Pour le Coordonnateur de CLADHO, ces hommes peuvent dépasser ces habitudes criminelles à force de sensibilisation « mais ça prendra du temps ».

Mais par où commencera cette sensibilisation si ce n’est par un dialogue familial permanent, si ce n’est la conception d’une éducation sexuelle bien élaborée et affichée sur l’horaire hebdomadaire de cours et prodiguée graduellement jusqu’à la fin du Tronc Commun des Humanités depuis que l’enfant a, à peine, dix ans dans les écoles. « Et cette éducation sexuelle doit être poursuivie et subie par les parents au cours de leurs assemblées de petite soirée UMUGOROBA W’ABABYEYI. Ici, les mêmes enseignants qui ont été particulièrement formées à ce genre de leçon, sera sollicité par les assemblées des parents pour que ces derniers soient briefés de ce leur part de formation à l’endroit de leurs enfants », a dit ce psychopédagogue qui trouve que le Rwanda a toutes les infrastructures éducationnelles mais qu’il ne sait pas les organiser pour qu’elles se complètent pour une parfaite atteinte de l’objectif de faire prendre conscience des dangers qui guettent l’enfant à peine nubile (essentiellement fille mais garçon aussi) et l’accompagner jusqu’à la fin de son adolescence.

Pour ce Psychopédagogue qui a requis l’anonymat, les pouvoirs publics croient que la répression du crime de viol est l’instrument essentiel. Il trouve que c’est l’un des moyens mais moins important que l’inculcation de la culture du respect de l’autre et de connaissance des changements physiologiques de l’enfant qui passe à l’étape nubile puis adolescente jusqu’à l’âge adulte.

« L’éducation sexuelle bien enseignée à l’enfant et à la personne adulte commence par le fait qu’il faut parvenir à faire en sorte que l’apprenant apprenne à respecter et à comprendre profondément l’autrui, si petit ou malade soit-il », a-t-il ajouté tentant de faire comprendre que le temps est venu pour que les enseignements d’humanisme social soient parfaitement élaborés et adaptés à différentes classes d’âges de Rwandais.

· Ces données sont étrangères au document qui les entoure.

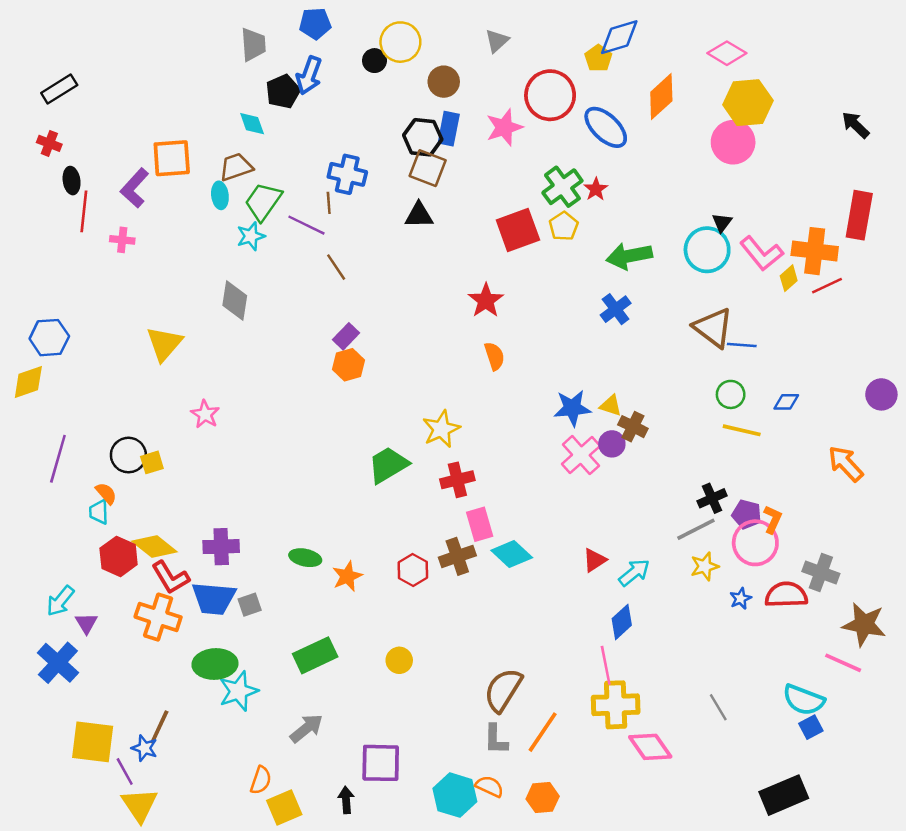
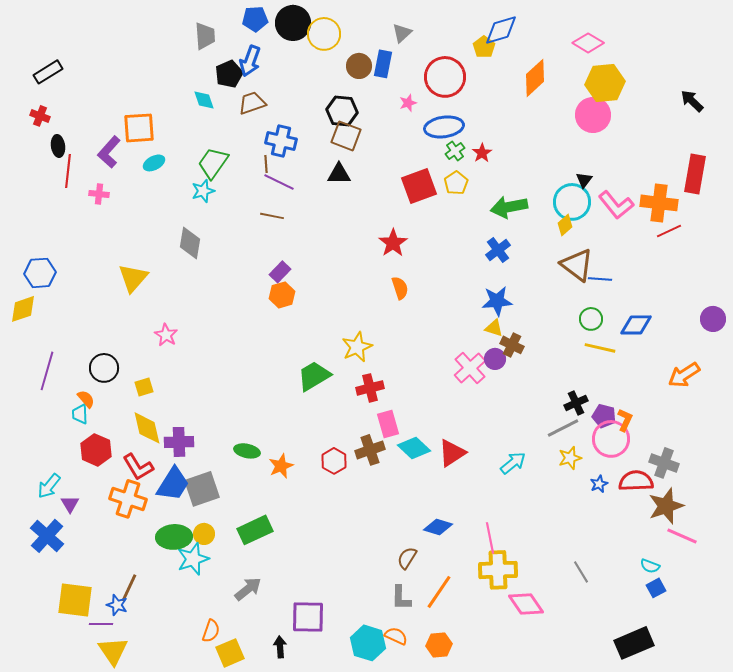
black circle: (374, 61) -> (293, 23), moved, size x1.8
pink star: (504, 127) -> (408, 103), size x0.6
blue ellipse: (606, 127) -> (444, 127), moved, turned -51
blue rectangle: (449, 129) -> (383, 64), moved
brown trapezoid: (236, 167) -> (252, 103), moved
green cross: (562, 187) -> (455, 151), size x0.6
cyan ellipse: (220, 195) -> (154, 163), moved, turned 70
purple line: (306, 225) -> (279, 182), moved
brown line: (336, 267) -> (272, 216), turned -45
yellow diamond: (789, 278) -> (565, 225), moved
blue diamond: (786, 402) -> (636, 325), size x1.5
blue star: (572, 408) -> (497, 301), moved
yellow square: (152, 462) -> (144, 387), moved
orange arrow: (846, 464) -> (684, 375), turned -80
yellow diamond: (154, 547) -> (147, 428), moved, turned 39
red triangle: (595, 560) -> (452, 453), moved, size x1.4
blue trapezoid: (214, 598) -> (173, 484), turned -63
gray square: (250, 605) -> (202, 489), size x1.8
blue diamond: (622, 622) -> (438, 527), moved, turned 60
brown star: (864, 624) -> (666, 506), moved, turned -30
yellow circle: (399, 660) -> (204, 534), moved
brown semicircle: (503, 690) -> (407, 558), size x0.6
cyan semicircle: (804, 700) -> (650, 566), size x0.6
purple line: (125, 772) -> (101, 624), turned -60

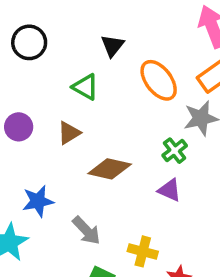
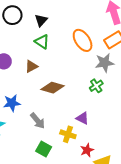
black triangle: (112, 46) -> (41, 20), moved
green cross: (175, 151) -> (96, 86), moved
purple triangle: (170, 190) -> (82, 118), moved

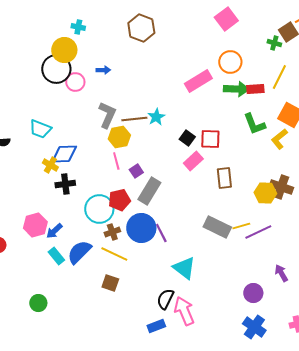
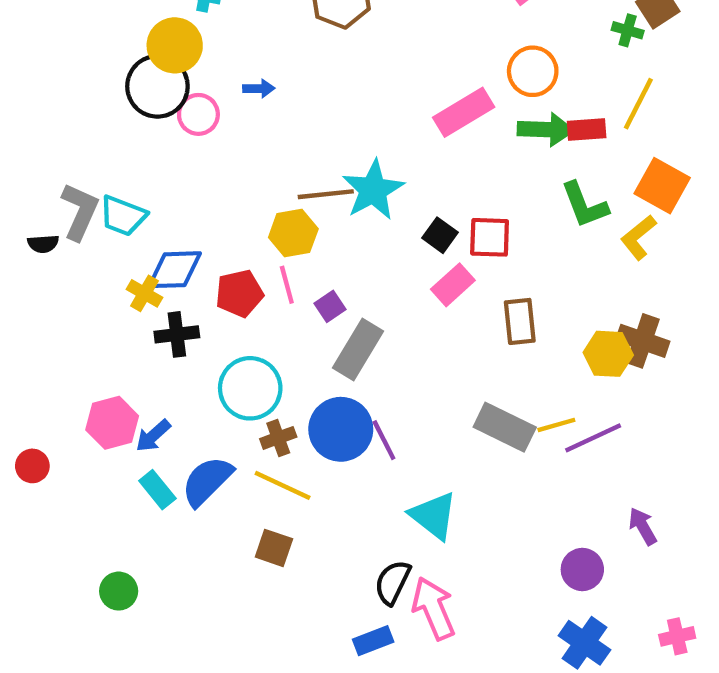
gray L-shape: (107, 115) -> (80, 211), moved
cyan star: (156, 117) -> (373, 190), size x1.6
red pentagon: (119, 200) -> (239, 293), moved

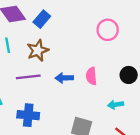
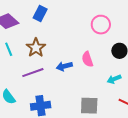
blue rectangle: (42, 19) -> (40, 13), moved
pink circle: (108, 30) -> (101, 25), moved

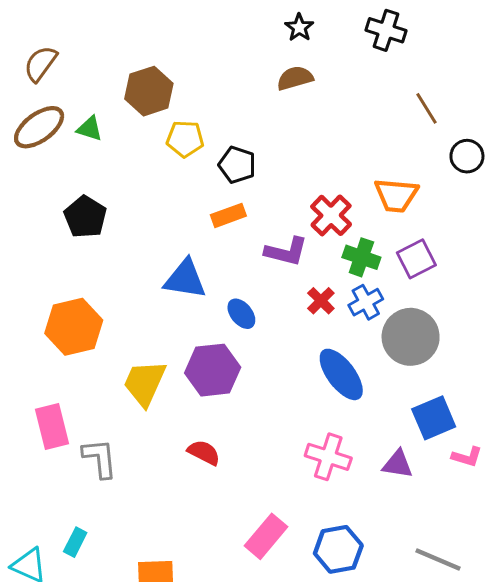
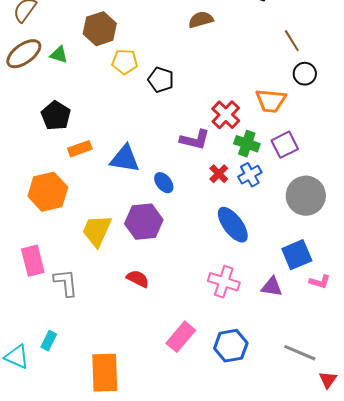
black circle: (467, 156) -> (305, 74), moved
orange rectangle: (228, 215) -> (80, 149), moved
gray circle: (411, 337) -> (306, 196), moved

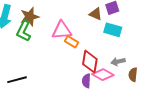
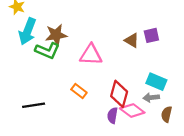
cyan rectangle: (113, 30) -> (156, 82), moved
green L-shape: (24, 31) -> (47, 51), turned -100
orange rectangle: (72, 42) -> (79, 91), moved

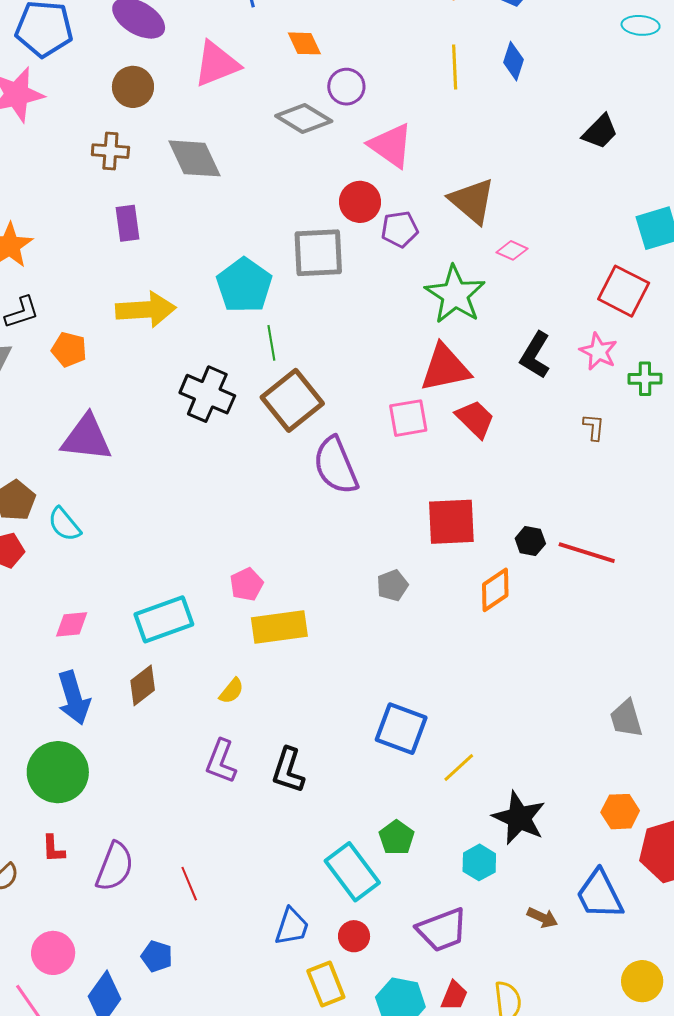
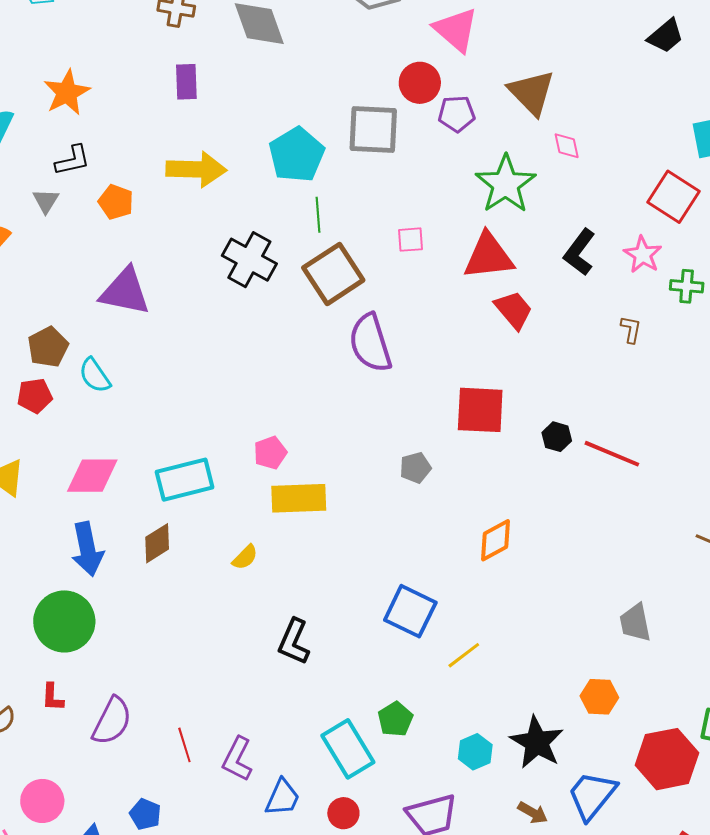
pink diamond: (512, 250) -> (567, 146), turned 48
pink square: (408, 418) -> (411, 240), moved, size x0.7
orange diamond: (495, 590) -> (495, 540), moved
pink diamond: (72, 624) -> (92, 476), size x1.5
purple L-shape: (221, 761) -> (237, 759), moved
orange hexagon: (620, 812) -> (599, 697), moved
black star: (519, 818) -> (537, 742), moved
blue trapezoid: (600, 895) -> (592, 795), turned 60

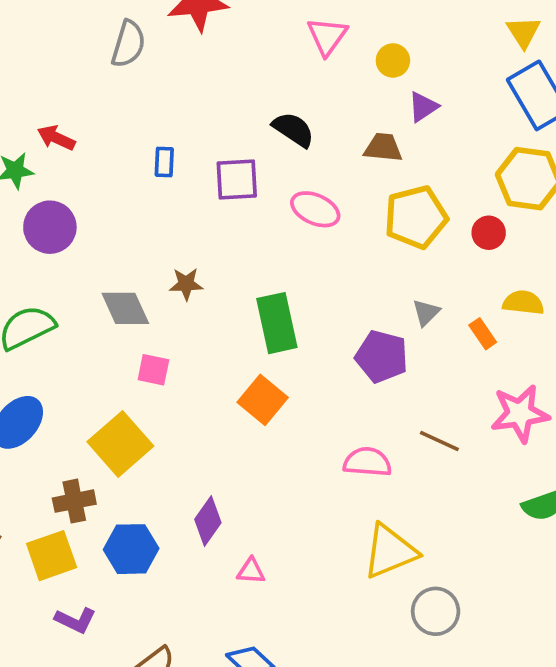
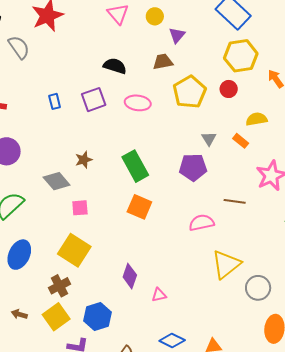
gray semicircle: (128, 44) -> (19, 47), turned -35
blue hexagon: (131, 549) -> (98, 316), moved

CLADHO a fait son enquête dans le District de Nyaruguru en Province du Sud pour arriver à collecter des statistiques alarmantes. Il a trouvé que d’Août 2019 à juillet 2000, 381 mineures ont porté des grossesses non désirées.

Les mentalités rurales restent au niveau très bas. Un jeune homme croit être dans le bon chemin quand il a engrossé une mineure et qu’il s’est engagé avec elle dans une union régulière pour la vie, illégale elle aussi. Mme Isabelle Kalihangano, Secrétaire Générale adjointe de RIB fustige ces mentalités et promet que l’homme en question est toujours passible de poursuites judiciaires pour ce cas.